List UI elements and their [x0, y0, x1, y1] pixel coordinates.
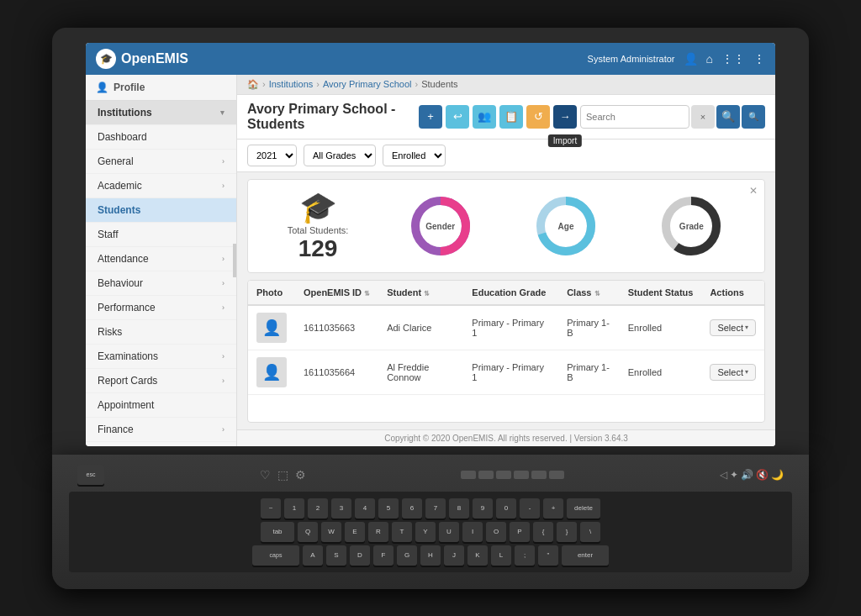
toolbar: + ↩ 👥 📋 ↺ → Import [419, 105, 765, 129]
year-filter[interactable]: 2021 [247, 145, 297, 166]
student-photo-cell: 👤 [248, 305, 295, 350]
sidebar-item-dashboard[interactable]: Dashboard [86, 125, 236, 150]
w-key: W [321, 522, 341, 542]
keyboard: esc ♡ ⬚ ⚙ ◁ ✦ 🔊 🔇 🌙 [52, 455, 809, 589]
8-key: 8 [449, 498, 469, 519]
esc-key: esc [77, 465, 104, 485]
d-key: D [350, 545, 370, 566]
breadcrumb-school[interactable]: Avory Primary School [323, 79, 412, 89]
gender-label: Gender [425, 221, 455, 230]
plus-key: + [543, 498, 563, 519]
sidebar-item-label: Academic [98, 180, 142, 192]
advanced-search-button[interactable]: 🔍 [742, 105, 765, 129]
chevron-right-icon: › [222, 157, 224, 166]
sidebar-item-label: Examinations [98, 350, 158, 362]
back-button[interactable]: ↩ [446, 105, 469, 129]
sidebar-item-finance[interactable]: Finance › [86, 418, 236, 442]
sidebar-item-risks[interactable]: Risks [86, 320, 236, 345]
status-filter[interactable]: Enrolled [383, 145, 446, 166]
sidebar-collapse-button[interactable]: ‹ [233, 244, 237, 277]
breadcrumb-home[interactable]: 🏠 [247, 79, 259, 90]
sidebar-item-students[interactable]: Students [86, 198, 236, 223]
sidebar-item-label: Appointment [98, 399, 154, 411]
enter-key: enter [562, 545, 609, 566]
rbracket-key: } [557, 522, 577, 542]
sidebar-item-staff[interactable]: Staff [86, 223, 236, 247]
sidebar-item-academic[interactable]: Academic › [86, 174, 236, 198]
logo: 🎓 OpenEMIS [96, 49, 188, 69]
col-education-grade: Education Grade [463, 281, 558, 305]
footer-text: Copyright © 2020 OpenEMIS. All rights re… [384, 434, 628, 443]
sidebar-item-appointment[interactable]: Appointment [86, 393, 236, 418]
j-key: J [444, 545, 464, 566]
sidebar-item-performance[interactable]: Performance › [86, 296, 236, 320]
chevron-right-icon: › [222, 352, 224, 361]
home-icon[interactable]: ⌂ [706, 52, 713, 66]
header-user: System Administrator [588, 54, 675, 64]
o-key: O [486, 522, 506, 542]
sidebar-item-infrastructures[interactable]: Infrastructures › [86, 442, 236, 446]
sidebar-item-institutions[interactable]: Institutions ▾ [86, 101, 236, 125]
sidebar-item-general[interactable]: General › [86, 150, 236, 174]
stats-panel: ✕ 🎓 Total Students: 129 [247, 179, 765, 273]
grade-donut: Grade [658, 192, 725, 260]
content-header: Avory Primary School - Students + ↩ 👥 📋 … [237, 95, 775, 140]
table-header-row: Photo OpenEMIS ID ⇅ Student ⇅ Education … [248, 281, 764, 305]
user-icon[interactable]: 👤 [684, 52, 698, 66]
r-key: R [368, 522, 388, 542]
lbracket-key: { [533, 522, 553, 542]
u-key: U [439, 522, 459, 542]
s-key: S [326, 545, 346, 566]
1-key: 1 [284, 498, 304, 519]
student-photo: 👤 [256, 357, 287, 387]
l-key: L [491, 545, 511, 566]
a-key: A [303, 545, 323, 566]
sidebar-profile: 👤 Profile [86, 75, 236, 101]
minus-key: - [520, 498, 540, 519]
import-tooltip: Import [548, 134, 582, 147]
student-education-grade: Primary - Primary 1 [463, 305, 558, 350]
col-openemis-id[interactable]: OpenEMIS ID ⇅ [295, 281, 378, 305]
search-clear-button[interactable]: × [691, 105, 715, 129]
sidebar-item-behaviour[interactable]: Behaviour › [86, 271, 236, 296]
5-key: 5 [378, 498, 399, 519]
grade-label: Grade [679, 221, 704, 230]
breadcrumb-institutions[interactable]: Institutions [269, 79, 314, 89]
graduation-icon: 🎓 [288, 190, 349, 225]
sidebar-item-examinations[interactable]: Examinations › [86, 345, 236, 369]
student-openemis-id: 1611035664 [295, 350, 378, 394]
total-students: 🎓 Total Students: 129 [288, 190, 349, 262]
col-student[interactable]: Student ⇅ [378, 281, 463, 305]
filter-bar: 2021 All Grades Enrolled [237, 140, 775, 172]
sidebar: 👤 Profile Institutions ▾ Dashboard [86, 75, 237, 446]
sidebar-item-attendance[interactable]: Attendance › [86, 247, 236, 271]
import-button-wrapper: → Import [553, 105, 577, 129]
select-button[interactable]: Select ▾ [710, 319, 756, 336]
student-education-grade: Primary - Primary 1 [463, 350, 558, 394]
col-class[interactable]: Class ⇅ [558, 281, 620, 305]
2-key: 2 [308, 498, 328, 519]
more-icon[interactable]: ⋮ [753, 52, 765, 66]
t-key: T [392, 522, 412, 542]
sidebar-item-label: General [98, 155, 134, 167]
users-button[interactable]: 👥 [473, 105, 496, 129]
refresh-button[interactable]: ↺ [526, 105, 550, 129]
copy-button[interactable]: 📋 [499, 105, 523, 129]
import-button[interactable]: → [553, 105, 577, 129]
col-actions: Actions [701, 281, 764, 305]
grid-icon[interactable]: ⋮⋮ [721, 52, 745, 66]
7-key: 7 [425, 498, 446, 519]
chevron-right-icon: › [222, 255, 224, 263]
add-button[interactable]: + [419, 105, 442, 129]
sidebar-item-report-cards[interactable]: Report Cards › [86, 369, 236, 393]
h-key: H [420, 545, 441, 566]
student-openemis-id: 1611035663 [295, 305, 378, 350]
search-submit-button[interactable]: 🔍 [716, 105, 740, 129]
stats-close-button[interactable]: ✕ [749, 185, 758, 197]
search-input[interactable] [580, 105, 689, 129]
total-students-count: 129 [288, 235, 349, 262]
keyboard-keys: ~ 1 2 3 4 5 6 7 8 9 0 - + delete tab Q W… [69, 492, 792, 572]
main-content: 🏠 › Institutions › Avory Primary School … [237, 75, 775, 446]
select-button[interactable]: Select ▾ [710, 364, 756, 381]
grade-filter[interactable]: All Grades [304, 145, 376, 166]
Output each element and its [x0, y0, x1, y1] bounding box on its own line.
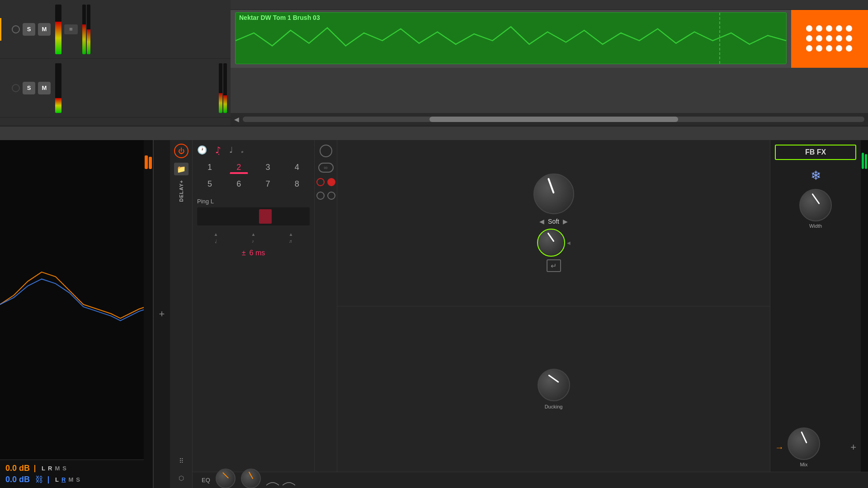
plugin-main: 🕐 ♪̣ ♩ 𝅗 1 2 3 4 5 6 7: [193, 140, 868, 488]
level-meter-1c: [87, 5, 90, 54]
scrollbar-container: ◀: [231, 113, 868, 126]
plugin-key-button[interactable]: ⬡: [174, 472, 189, 484]
ch1-l: L: [42, 465, 45, 472]
soft-sub-section: ◀: [537, 229, 571, 257]
pair-btn-1[interactable]: [316, 192, 325, 200]
scrollbar-track[interactable]: [243, 117, 864, 122]
solo-btn-1[interactable]: S: [23, 23, 35, 36]
rec-btn-2[interactable]: [327, 178, 335, 186]
ch1-m-btn[interactable]: M: [55, 465, 60, 472]
note-quarter-icon[interactable]: ♩: [229, 145, 233, 155]
power-icon: ⏻: [178, 147, 184, 155]
num-btn-1[interactable]: 1: [197, 161, 222, 174]
solo-btn-2[interactable]: S: [23, 82, 35, 94]
audio-clip-1[interactable]: Nektar DW Tom 1 Brush 03: [235, 12, 787, 64]
logo-dot: [826, 35, 832, 42]
ms-value: 6 ms: [250, 249, 265, 257]
track-row-1: S M ≡: [0, 0, 231, 59]
scroll-left-arrow[interactable]: ◀: [234, 116, 239, 123]
duck-arrow-icon: →: [775, 442, 784, 453]
small-note-3: ♬: [289, 239, 292, 244]
analyzer-side-meters: [144, 140, 153, 488]
plugin-label: DELAY+: [179, 180, 184, 202]
width-knob-container: Width: [799, 189, 832, 229]
side-meter-left: [145, 142, 148, 169]
soft-knob[interactable]: [533, 174, 574, 214]
side-meter-right-fill: [149, 157, 152, 169]
mode-pair-btns: [316, 192, 335, 200]
ducking-knob[interactable]: [538, 369, 570, 401]
arrow-up-3: ▲: [289, 232, 293, 237]
ch2-r[interactable]: R: [61, 476, 66, 483]
link-icon[interactable]: ⛓: [35, 475, 43, 484]
clock-icon[interactable]: 🕐: [197, 145, 207, 155]
ch1-r: R: [48, 465, 52, 472]
marker-arrows: ▲ ▲ ▲: [197, 232, 310, 237]
fbfx-bottom: → Mix +: [775, 427, 856, 467]
num-btn-8[interactable]: 8: [284, 178, 310, 191]
track-row-2: S M: [0, 59, 231, 117]
freeze-icon: ❄: [811, 168, 821, 183]
mute-btn-1[interactable]: M: [38, 23, 51, 36]
side-meter-right: [149, 142, 152, 169]
arrow-up-1: ▲: [214, 232, 218, 237]
num-btn-3[interactable]: 3: [255, 161, 281, 174]
folder-icon: 📁: [177, 165, 186, 174]
logo-dot: [836, 35, 842, 42]
pair-btn-2[interactable]: [327, 192, 335, 200]
fbfx-add-button[interactable]: +: [850, 441, 856, 453]
track-active-2[interactable]: [12, 84, 20, 92]
ch2-s-btn[interactable]: S: [76, 476, 80, 483]
add-plugin-button[interactable]: +: [155, 307, 169, 321]
plugin-power-button[interactable]: ⏻: [174, 144, 189, 158]
soft-prev-arrow[interactable]: ◀: [539, 218, 544, 225]
track-active-1[interactable]: [12, 25, 20, 33]
plugin-more-button[interactable]: ⠿: [174, 455, 189, 467]
mode-circle-btn[interactable]: [320, 145, 332, 157]
logo-dot: [806, 35, 812, 42]
analyzer-panel: 0.0 dB L R M S 0.0 dB ⛓ L R M S: [0, 140, 154, 488]
plugin-folder-button[interactable]: 📁: [174, 163, 189, 175]
eq-tab-area: EQ: [202, 472, 295, 488]
width-knob[interactable]: [799, 189, 832, 221]
soft-next-arrow[interactable]: ▶: [563, 218, 568, 225]
eq-curve-1: [266, 479, 279, 486]
eq-curve-2: [283, 479, 295, 486]
freeze-button[interactable]: ❄: [806, 165, 826, 185]
retrigger-button[interactable]: ↵: [547, 259, 561, 272]
soft-nav: ◀ Soft ▶: [539, 218, 568, 225]
mode-record-btns: [316, 178, 335, 186]
ch1-s-btn[interactable]: S: [62, 465, 66, 472]
ducking-section: Ducking: [337, 306, 770, 472]
add-plugin-area: +: [154, 140, 170, 488]
eq-knob-1[interactable]: [216, 469, 236, 488]
logo-dot: [816, 45, 822, 52]
num-btn-5[interactable]: 5: [197, 178, 222, 191]
logo-dot: [826, 25, 832, 32]
num-btn-6[interactable]: 6: [226, 178, 251, 191]
rec-btn-1[interactable]: [316, 178, 325, 186]
link-symbol: ∞: [324, 164, 328, 171]
delay-panel: 🕐 ♪̣ ♩ 𝅗 1 2 3 4 5 6 7: [193, 140, 868, 472]
timeline-area: Nektar DW Tom 1 Brush 03: [231, 0, 868, 126]
mix-knob[interactable]: [788, 427, 820, 460]
sub-knob[interactable]: [537, 229, 565, 257]
note-dotted-icon[interactable]: ♪̣: [215, 145, 221, 155]
num-btn-7[interactable]: 7: [255, 178, 281, 191]
ch2-m-btn[interactable]: M: [68, 476, 73, 483]
timing-section: 🕐 ♪̣ ♩ 𝅗 1 2 3 4 5 6 7: [193, 140, 315, 472]
mix-knob-container: Mix: [788, 427, 820, 467]
level-meter-2b: [219, 63, 222, 113]
analyzer-bottom: 0.0 dB L R M S 0.0 dB ⛓ L R M S: [0, 460, 153, 488]
daw-area: S M ≡ S M: [0, 0, 868, 127]
position-bar[interactable]: [197, 207, 310, 225]
eq-knob-2[interactable]: [241, 469, 261, 488]
soft-section: ◀ Soft ▶ ◀ ↵: [337, 140, 770, 306]
mode-link-btn[interactable]: ∞: [318, 163, 334, 173]
num-btn-4[interactable]: 4: [284, 161, 310, 174]
num-btn-2[interactable]: 2: [226, 161, 251, 174]
track-menu-1[interactable]: ≡: [64, 24, 78, 34]
mute-btn-2[interactable]: M: [38, 82, 51, 94]
level-meter-2c: [223, 63, 227, 113]
fbfx-header: FB FX: [775, 145, 856, 160]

#####

* [EXERCISE AIM] Show every line from the listing that contains "scrollbar".

* [SOLUTION TO THIS PROBLEM]
scrollbar-container: ◀: [231, 113, 868, 126]
scrollbar-track[interactable]: [243, 117, 864, 122]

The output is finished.